*** Opening EXERCISE MATERIALS ***

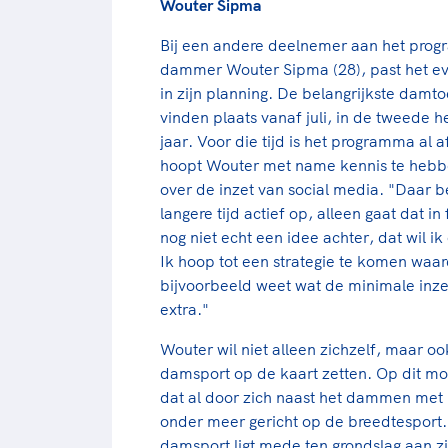
Wouter Sipma
Bij een andere deelnemer aan het pro
dammer Wouter Sipma (28), past het e
in zijn planning. De belangrijkste damt
vinden plaats vanaf juli, in de tweede he
jaar. Voor die tijd is het programma al 
hoopt Wouter met name kennis te heb
over de inzet van social media. "Daar be
langere tijd actief op, alleen gaat dat in 
nog niet echt een idee achter, dat wil i
Ik hoop tot een strategie te komen waar
bijvoorbeeld weet wat de minimale inzet
extra."
Wouter wil niet alleen zichzelf, maar o
damsport op de kaart zetten. Op dit mo
dat al door zich naast het dammen met m
onder meer gericht op de breedtesport. 
damsport ligt mede ten grondslag aan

*** Closing EXERCISE MATERIALS ***

◆ **WHAT THE TASK REQUIRES**
Which of the lines above carry the string "Wouter"? Pick them out and copy them.

◆ **YOUR SOLUTION**
Wouter Sipma
dammer Wouter Sipma (28), past het e
hoopt Wouter met name kennis te heb
Wouter wil niet alleen zichzelf, maar o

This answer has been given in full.